Alla fine dei festeggiamenti la stanza sembrava più un campo di battaglia con tutte le bottiglie sparse sul suolo, i tavoli ingombri di avanzi di cibo e di gente accasciata su di essi e di persone deliranti. Per assurdo l'unico rimasto completamente sobrio era proprio quel folle di Komui...ciò significava che lui era perennemente ubriaco?

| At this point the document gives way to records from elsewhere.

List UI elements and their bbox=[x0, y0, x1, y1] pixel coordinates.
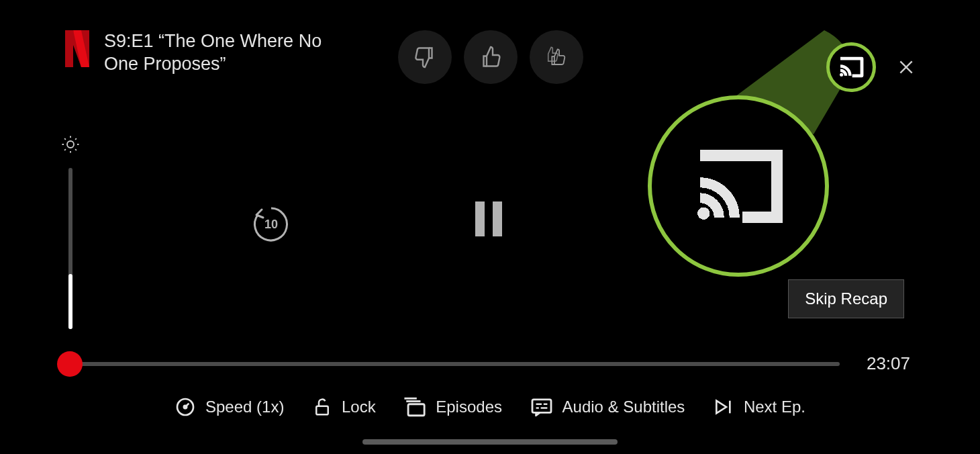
next-episode-icon bbox=[713, 398, 734, 416]
brightness-slider[interactable] bbox=[60, 134, 81, 329]
svg-point-0 bbox=[840, 73, 843, 77]
skip-recap-button[interactable]: Skip Recap bbox=[788, 279, 904, 318]
cast-annotation-zoom bbox=[648, 95, 829, 277]
progress-thumb[interactable] bbox=[57, 351, 83, 377]
time-remaining: 23:07 bbox=[867, 353, 910, 374]
speed-label: Speed (1x) bbox=[205, 398, 284, 416]
svg-rect-7 bbox=[408, 404, 424, 416]
home-indicator bbox=[362, 439, 618, 445]
lock-button[interactable]: Lock bbox=[312, 397, 376, 417]
lock-open-icon bbox=[312, 397, 332, 417]
thumbs-up-icon bbox=[479, 45, 503, 69]
progress-bar[interactable] bbox=[70, 362, 840, 366]
next-episode-button[interactable]: Next Ep. bbox=[713, 398, 805, 416]
audio-subtitles-button[interactable]: Audio & Subtitles bbox=[530, 398, 685, 416]
svg-point-1 bbox=[67, 141, 74, 148]
thumbs-down-icon bbox=[413, 45, 437, 69]
close-button[interactable] bbox=[896, 57, 916, 77]
speed-button[interactable]: Speed (1x) bbox=[175, 396, 284, 418]
pause-icon bbox=[493, 201, 502, 236]
next-episode-label: Next Ep. bbox=[744, 398, 805, 416]
audio-subtitles-label: Audio & Subtitles bbox=[562, 398, 685, 416]
thumbs-down-button[interactable] bbox=[398, 30, 452, 84]
double-thumbs-up-button[interactable] bbox=[530, 30, 583, 84]
cast-icon-large bbox=[691, 148, 785, 225]
subtitles-icon bbox=[530, 398, 553, 416]
brightness-icon bbox=[60, 134, 81, 154]
brightness-track[interactable] bbox=[68, 168, 72, 329]
episode-title: S9:E1 “The One Where No One Proposes” bbox=[104, 30, 346, 76]
lock-label: Lock bbox=[342, 398, 376, 416]
brightness-fill bbox=[68, 274, 72, 329]
svg-text:10: 10 bbox=[264, 218, 278, 231]
episodes-label: Episodes bbox=[436, 398, 502, 416]
svg-point-3 bbox=[697, 207, 709, 219]
thumbs-up-button[interactable] bbox=[464, 30, 518, 84]
episodes-icon bbox=[403, 397, 426, 417]
episodes-button[interactable]: Episodes bbox=[403, 397, 502, 417]
pause-icon bbox=[475, 201, 485, 236]
svg-rect-8 bbox=[532, 400, 551, 413]
svg-point-5 bbox=[184, 406, 187, 408]
speed-icon bbox=[175, 396, 196, 418]
cast-icon bbox=[838, 56, 865, 78]
double-thumbs-up-icon bbox=[542, 44, 571, 70]
svg-rect-6 bbox=[316, 406, 328, 415]
rewind-10-button[interactable]: 10 bbox=[248, 201, 294, 247]
close-icon bbox=[897, 58, 915, 76]
cast-button[interactable] bbox=[826, 42, 876, 92]
pause-button[interactable] bbox=[475, 201, 502, 236]
netflix-logo bbox=[64, 30, 91, 67]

Chissà...non si poneva molte domande il giovane che tornava nella sua stanza con la testa leggera e desideroso di buttarsi sul letto e sulle calde coperte. Alla fine aveva ceduto anche lui alla tentazione dell'alcool spinto da niente popò di meno che Crowley, cosa che l'aveva lasciato alquanto scioccato.
 

Era stato tutto così luminoso che faticava a crederci.
Quando tolse la divisa per andare accoccolarsi sotto le lenzuola guardò lo stemma che vi era ricamato sopra. A lui sembrava davvero come una stella luccicante. E quando erano insieme erano proprio così: una stella viva e brillante capace di illuminare tutto con la propria sola energia.
Si addormentò cullato dai suoi pensieri.

Quella notte Mana non sarebbe comparso nei suoi sogni, gli incubi poteva lasciarli ad un'altra notte.